Natural disasters such as earthquakes can have a tremendous impact on Internet connectivity. Computers may get knocked off the Internet due to power outages, local ISP outages, wide-area Internet cable cuts, or the need for users to attend to more pressing matters. Detecting such a shift in Internet connectivity is not trivial. For example, the drop in connections to a news website from disconnected users may be offset by the increased number of connections from connected users who now urgently need news. This paper considers how changes in Internet background radiation (IBR) – unsolicited, one-way traffic primarily from worms – can be used to understand such macroscopic Internet events. In an IMC 2011 paper, the same authors studied the impact of country-wide censorship on BGP announcements, packets per second of IBR, and active probes. In this paper, the authors focus on IBR during two natural disasters – the recent earthquakes in New Zealand and Japan. Specifically, the authors examine the number of distinct source IP addresses in IBR going to their darknet.

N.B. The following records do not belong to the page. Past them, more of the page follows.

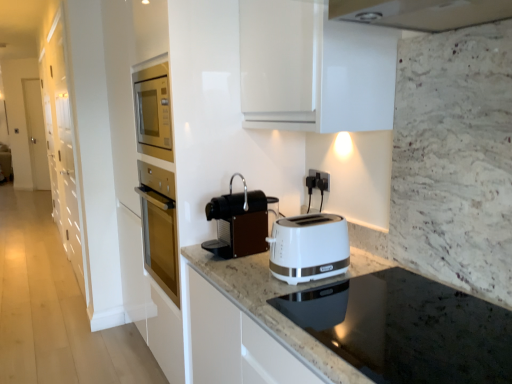 At what (x,y) coordinates should I click in order to perform the action: click on black granite countertop at lower center. Please return your answer as a coordinate pair (x, y). Image resolution: width=512 pixels, height=384 pixels. Looking at the image, I should click on click(371, 321).

You are a GUI agent. You are given a task and a screenshot of the screen. Output one action in this format:
    pyautogui.click(x=<x>, y=<y>)
    Task: Click on the black plastic electrical outlet at center
    The width and height of the screenshot is (512, 384).
    Given the screenshot: What is the action you would take?
    pyautogui.click(x=321, y=176)

Describe the element at coordinates (63, 147) in the screenshot. This screenshot has width=512, height=384. I see `white glossy cabinet at left` at that location.

The image size is (512, 384). Find the location of `black granite countertop at lower center`. black granite countertop at lower center is located at coordinates (371, 321).

Does point (325, 174) come in front of point (65, 30)?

They also examine how the ratio of this number before and after the earthquakes varies by distance from the epicenters. Some graphs show stark differences before and after the events, while other graphs show more subtle differences. This is primarily an exploratory paper. It does not provide an algorithm for automatically detecting the presence and impact of such events. The authors state that they have only scratched the surface of this problem. The motivation for this analysis is unclear, since there are more direct tools that geologists use to detect such events. Nonetheless, the authors have a genuine desire to understand the impact on the Internet of natural disasters. This is clearly interesting work and it is in part for papers such as this that ACM CCR exists. Beyond the authors’ paper in IMC 2011, this paper considers a different type of major event and a different metric. There are interesting findings here that should hopefully spark follow-on work. Is there a single algorithm that will tell you, with few false positives and false negatives when such an event has occurred? Is it robust to countries with very limited Internet access or countries of different sizes? Is such analysis robust to long term changes in the nature of IBR? How can network operators use such techniques to troubleshoot their networks during such disasters?